Exercise data —
______

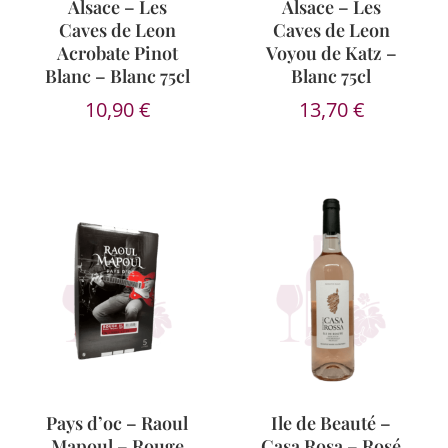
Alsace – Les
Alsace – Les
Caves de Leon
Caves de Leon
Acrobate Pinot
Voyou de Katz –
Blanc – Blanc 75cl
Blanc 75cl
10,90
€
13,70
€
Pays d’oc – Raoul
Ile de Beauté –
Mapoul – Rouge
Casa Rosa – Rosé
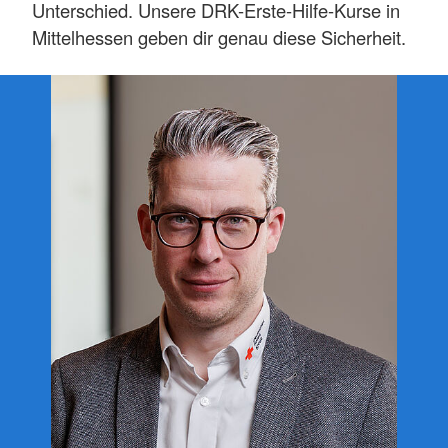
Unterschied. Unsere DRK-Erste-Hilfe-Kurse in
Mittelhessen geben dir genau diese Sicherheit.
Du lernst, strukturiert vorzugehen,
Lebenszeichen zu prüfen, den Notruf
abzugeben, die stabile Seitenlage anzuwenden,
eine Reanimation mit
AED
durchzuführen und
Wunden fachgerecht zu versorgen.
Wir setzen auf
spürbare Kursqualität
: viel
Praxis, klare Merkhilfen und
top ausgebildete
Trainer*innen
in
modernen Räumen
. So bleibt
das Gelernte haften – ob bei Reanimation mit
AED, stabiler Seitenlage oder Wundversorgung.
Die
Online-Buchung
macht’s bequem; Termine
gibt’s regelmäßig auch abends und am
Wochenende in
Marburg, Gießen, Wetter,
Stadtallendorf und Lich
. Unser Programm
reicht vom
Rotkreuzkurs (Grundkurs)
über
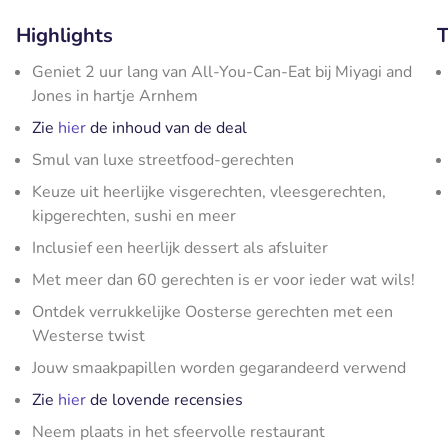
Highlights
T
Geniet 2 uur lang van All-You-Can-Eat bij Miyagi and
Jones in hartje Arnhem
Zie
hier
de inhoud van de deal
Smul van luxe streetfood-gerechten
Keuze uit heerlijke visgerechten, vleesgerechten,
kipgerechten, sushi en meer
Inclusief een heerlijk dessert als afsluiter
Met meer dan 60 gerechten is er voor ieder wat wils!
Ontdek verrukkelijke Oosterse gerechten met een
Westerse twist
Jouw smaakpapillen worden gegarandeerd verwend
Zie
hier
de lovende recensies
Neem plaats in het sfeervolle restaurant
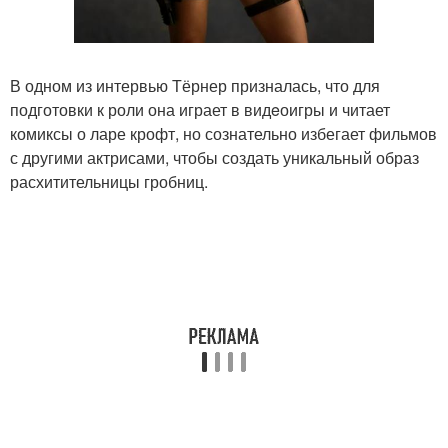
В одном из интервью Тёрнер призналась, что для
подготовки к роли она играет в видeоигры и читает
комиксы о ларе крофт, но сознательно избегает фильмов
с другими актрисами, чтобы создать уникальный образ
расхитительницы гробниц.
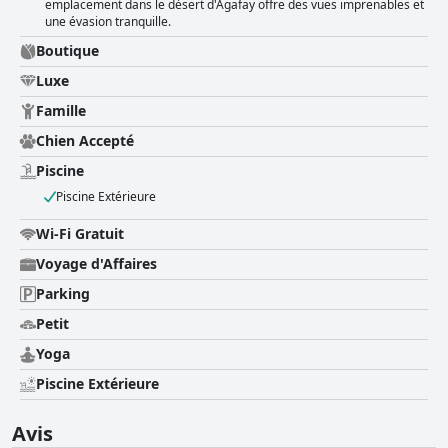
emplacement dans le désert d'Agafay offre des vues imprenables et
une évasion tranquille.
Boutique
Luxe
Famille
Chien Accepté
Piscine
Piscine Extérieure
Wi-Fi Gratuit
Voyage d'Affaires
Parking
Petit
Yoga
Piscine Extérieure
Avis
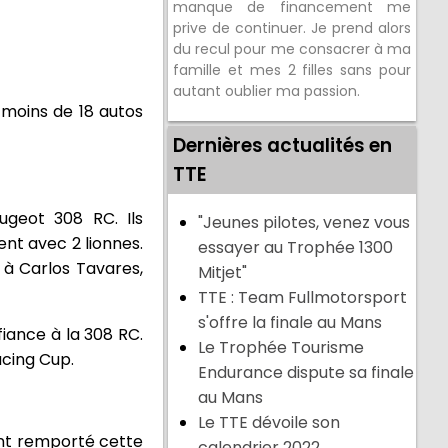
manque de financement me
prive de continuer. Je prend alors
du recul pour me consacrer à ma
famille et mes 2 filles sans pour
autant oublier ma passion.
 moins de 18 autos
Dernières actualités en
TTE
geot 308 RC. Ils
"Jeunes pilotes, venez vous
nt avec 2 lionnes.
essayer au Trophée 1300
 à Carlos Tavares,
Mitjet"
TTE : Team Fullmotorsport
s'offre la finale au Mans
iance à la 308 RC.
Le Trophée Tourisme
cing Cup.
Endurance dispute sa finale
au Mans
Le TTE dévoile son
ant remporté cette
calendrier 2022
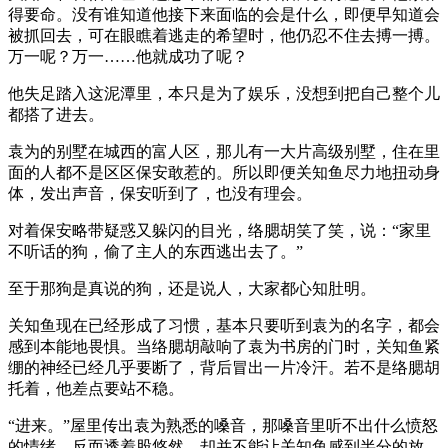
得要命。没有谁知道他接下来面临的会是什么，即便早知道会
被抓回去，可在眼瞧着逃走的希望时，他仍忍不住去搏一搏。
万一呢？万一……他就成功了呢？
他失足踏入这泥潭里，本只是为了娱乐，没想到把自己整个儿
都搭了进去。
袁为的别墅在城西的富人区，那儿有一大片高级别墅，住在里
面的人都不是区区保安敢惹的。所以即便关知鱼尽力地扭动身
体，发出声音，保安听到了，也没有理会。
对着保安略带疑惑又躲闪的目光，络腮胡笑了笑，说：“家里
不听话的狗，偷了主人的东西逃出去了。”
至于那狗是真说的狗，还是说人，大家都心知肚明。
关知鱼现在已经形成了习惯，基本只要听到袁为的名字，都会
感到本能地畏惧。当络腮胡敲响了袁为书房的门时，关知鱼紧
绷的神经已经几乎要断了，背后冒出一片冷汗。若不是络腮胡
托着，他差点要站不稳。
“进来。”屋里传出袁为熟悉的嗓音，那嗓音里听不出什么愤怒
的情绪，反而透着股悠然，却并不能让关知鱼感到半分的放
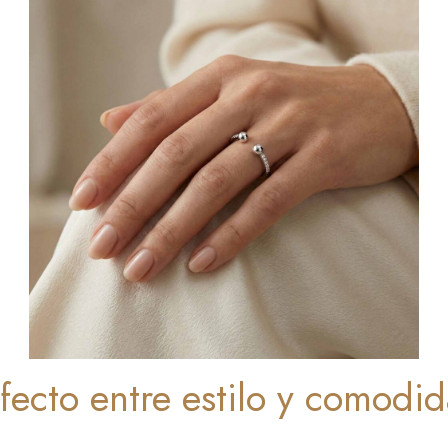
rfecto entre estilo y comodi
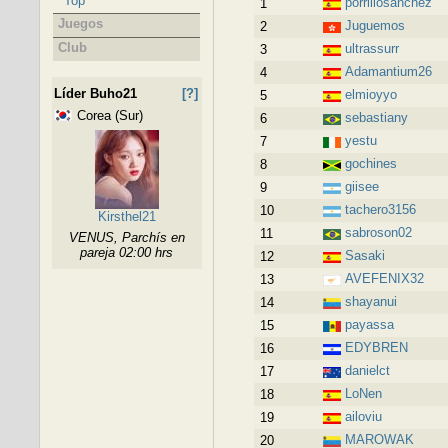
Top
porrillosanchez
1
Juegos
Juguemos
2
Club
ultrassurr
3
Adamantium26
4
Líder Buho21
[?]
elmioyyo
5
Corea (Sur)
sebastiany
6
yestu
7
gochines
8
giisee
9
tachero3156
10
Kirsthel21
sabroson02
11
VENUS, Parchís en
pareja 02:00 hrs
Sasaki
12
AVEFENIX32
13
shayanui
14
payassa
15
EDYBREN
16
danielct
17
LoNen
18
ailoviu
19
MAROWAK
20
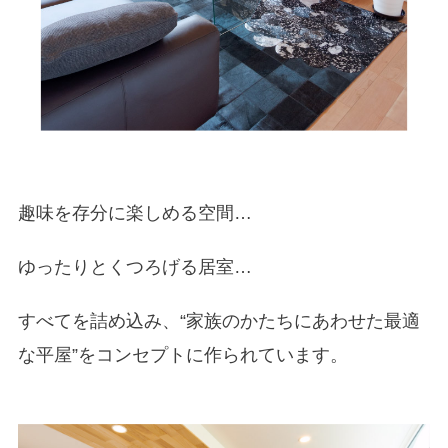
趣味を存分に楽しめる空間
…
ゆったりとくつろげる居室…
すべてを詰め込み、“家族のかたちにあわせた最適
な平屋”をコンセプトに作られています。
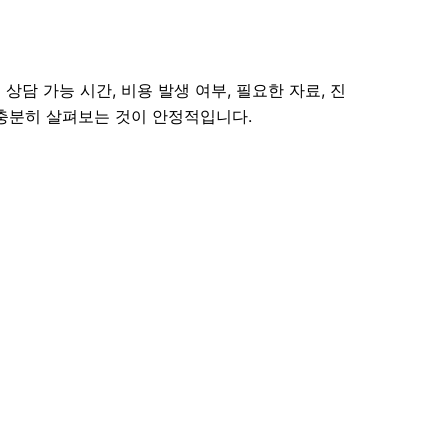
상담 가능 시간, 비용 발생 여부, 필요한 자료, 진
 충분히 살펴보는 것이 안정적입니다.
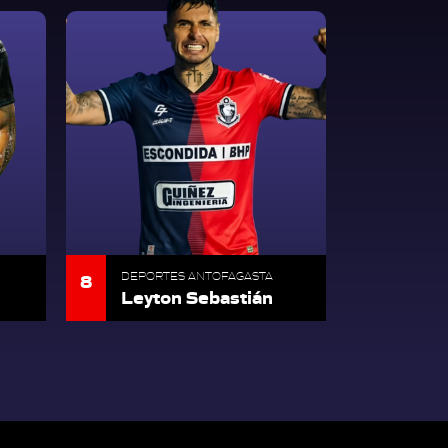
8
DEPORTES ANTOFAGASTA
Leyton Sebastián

______

The problem —
Output the listing above exactly, excluding all pictures.

Task result —
Alsace – Les
Alsace – Les
Caves de Leon
Caves de Leon
Acrobate Pinot
Voyou de Katz –
Blanc – Blanc 75cl
Blanc 75cl
10,90
€
13,70
€
Pays d’oc – Raoul
Ile de Beauté –
Mapoul – Rouge
Casa Rosa – Rosé
Unterschied. Unsere DRK-Erste-Hilfe-Kurse in
Mittelhessen geben dir genau diese Sicherheit.
Du lernst, strukturiert vorzugehen,
Lebenszeichen zu prüfen, den Notruf
abzugeben, die stabile Seitenlage anzuwenden,
eine Reanimation mit
AED
durchzuführen und
Wunden fachgerecht zu versorgen.
Wir setzen auf
spürbare Kursqualität
: viel
Praxis, klare Merkhilfen und
top ausgebildete
Trainer*innen
in
modernen Räumen
. So bleibt
das Gelernte haften – ob bei Reanimation mit
AED, stabiler Seitenlage oder Wundversorgung.
Die
Online-Buchung
macht’s bequem; Termine
gibt’s regelmäßig auch abends und am
Wochenende in
Marburg, Gießen, Wetter,
Stadtallendorf und Lich
. Unser Programm
reicht vom
Rotkreuzkurs (Grundkurs)
über
Highlights
T
Geniet 2 uur lang van All-You-Can-Eat bij Miyagi and
Jones in hartje Arnhem
Zie
hier
de inhoud van de deal
Smul van luxe streetfood-gerechten
Keuze uit heerlijke visgerechten, vleesgerechten,
kipgerechten, sushi en meer
Inclusief een heerlijk dessert als afsluiter
Met meer dan 60 gerechten is er voor ieder wat wils!
Ontdek verrukkelijke Oosterse gerechten met een
Westerse twist
Jouw smaakpapillen worden gegarandeerd verwend
Zie
hier
de lovende recensies
Neem plaats in het sfeervolle restaurant
В одном из интервью Тёрнер призналась, что для
подготовки к роли она играет в видeоигры и читает
комиксы о ларе крофт, но сознательно избегает фильмов
с другими актрисами, чтобы создать уникальный образ
расхитительницы гробниц.
emplacement dans le désert d'Agafay offre des vues imprenables et
une évasion tranquille.
Boutique
Luxe
Famille
Chien Accepté
Piscine
Piscine Extérieure
Wi-Fi Gratuit
Voyage d'Affaires
Parking
Petit
Yoga
Piscine Extérieure
Avis
manque de financement me
prive de continuer. Je prend alors
du recul pour me consacrer à ma
famille et mes 2 filles sans pour
autant oublier ma passion.
 moins de 18 autos
Dernières actualités en
TTE
geot 308 RC. Ils
"Jeunes pilotes, venez vous
nt avec 2 lionnes.
essayer au Trophée 1300
 à Carlos Tavares,
Mitjet"
TTE : Team Fullmotorsport
s'offre la finale au Mans
iance à la 308 RC.
Le Trophée Tourisme
cing Cup.
Endurance dispute sa finale
au Mans
Le TTE dévoile son
ant remporté cette
calendrier 2022
得要命。没有谁知道他接下来面临的会是什么，即便早知道会
被抓回去，可在眼瞧着逃走的希望时，他仍忍不住去搏一搏。
万一呢？万一……他就成功了呢？
他失足踏入这泥潭里，本只是为了娱乐，没想到把自己整个儿
都搭了进去。
袁为的别墅在城西的富人区，那儿有一大片高级别墅，住在里
面的人都不是区区保安敢惹的。所以即便关知鱼尽力地扭动身
体，发出声音，保安听到了，也没有理会。
对着保安略带疑惑又躲闪的目光，络腮胡笑了笑，说：“家里
不听话的狗，偷了主人的东西逃出去了。”
至于那狗是真说的狗，还是说人，大家都心知肚明。
关知鱼现在已经形成了习惯，基本只要听到袁为的名字，都会
感到本能地畏惧。当络腮胡敲响了袁为书房的门时，关知鱼紧
绷的神经已经几乎要断了，背后冒出一片冷汗。若不是络腮胡
托着，他差点要站不稳。
“进来。”屋里传出袁为熟悉的嗓音，那嗓音里听不出什么愤怒
的情绪，反而透着股悠然，却并不能让关知鱼感到半分的放
rfecto entre estilo y comodi
Top
porrillosanchez
1
Juegos
Juguemos
2
Club
ultrassurr
3
Adamantium26
4
Líder Buho21
[?]
elmioyyo
5
Corea (Sur)
sebastiany
6
yestu
7
gochines
8
giisee
9
tachero3156
10
Kirsthel21
sabroson02
11
VENUS, Parchís en
pareja 02:00 hrs
Sasaki
12
AVEFENIX32
13
shayanui
14
payassa
15
EDYBREN
16
danielct
17
LoNen
18
ailoviu
19
MAROWAK
20
趣味を存分に楽しめる空間
…
ゆったりとくつろげる居室…
すべてを詰め込み、“家族のかたちにあわせた最適
な平屋”をコンセプトに作られています。
상담 가능 시간, 비용 발생 여부, 필요한 자료, 진
 충분히 살펴보는 것이 안정적입니다.
8
DEPORTES ANTOFAGASTA
Leyton Sebastián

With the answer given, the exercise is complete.